(EXERCISE INPUT)

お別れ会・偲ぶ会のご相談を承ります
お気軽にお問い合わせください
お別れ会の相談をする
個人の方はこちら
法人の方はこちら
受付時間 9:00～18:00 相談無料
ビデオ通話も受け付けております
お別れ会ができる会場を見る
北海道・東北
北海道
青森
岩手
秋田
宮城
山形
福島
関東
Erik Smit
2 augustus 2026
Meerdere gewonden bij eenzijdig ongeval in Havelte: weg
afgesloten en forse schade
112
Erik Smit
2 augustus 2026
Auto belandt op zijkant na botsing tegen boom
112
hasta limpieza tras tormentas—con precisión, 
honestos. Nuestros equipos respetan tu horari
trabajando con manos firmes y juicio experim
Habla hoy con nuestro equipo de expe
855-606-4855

(End EXERCISE INPUT)
(EXERCISE INPUT)

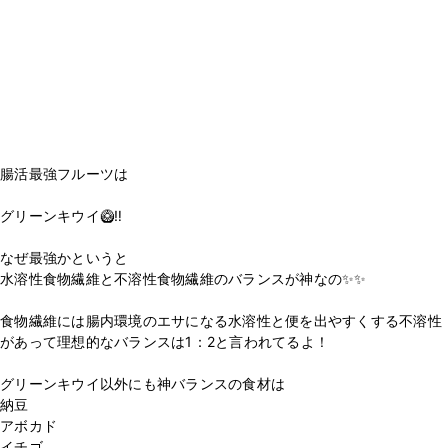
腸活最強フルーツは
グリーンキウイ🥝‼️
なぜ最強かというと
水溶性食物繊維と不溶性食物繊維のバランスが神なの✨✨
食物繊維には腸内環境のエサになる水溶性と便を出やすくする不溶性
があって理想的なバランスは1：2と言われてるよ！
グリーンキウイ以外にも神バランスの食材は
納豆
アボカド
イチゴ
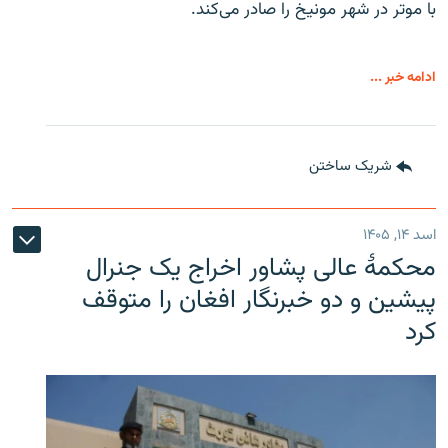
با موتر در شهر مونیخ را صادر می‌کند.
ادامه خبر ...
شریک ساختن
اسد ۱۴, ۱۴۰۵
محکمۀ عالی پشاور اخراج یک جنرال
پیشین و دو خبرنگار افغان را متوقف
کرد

(End EXERCISE INPUT)

Output the material above exactly, but only from the line that carries "Meerdere gewonden bij" through the line that carries "855-606-4855".

Meerdere gewonden bij eenzijdig ongeval in Havelte: weg
afgesloten en forse schade
112
Erik Smit
2 augustus 2026
Auto belandt op zijkant na botsing tegen boom
112
hasta limpieza tras tormentas—con precisión, 
honestos. Nuestros equipos respetan tu horari
trabajando con manos firmes y juicio experim
Habla hoy con nuestro equipo de expe
855-606-4855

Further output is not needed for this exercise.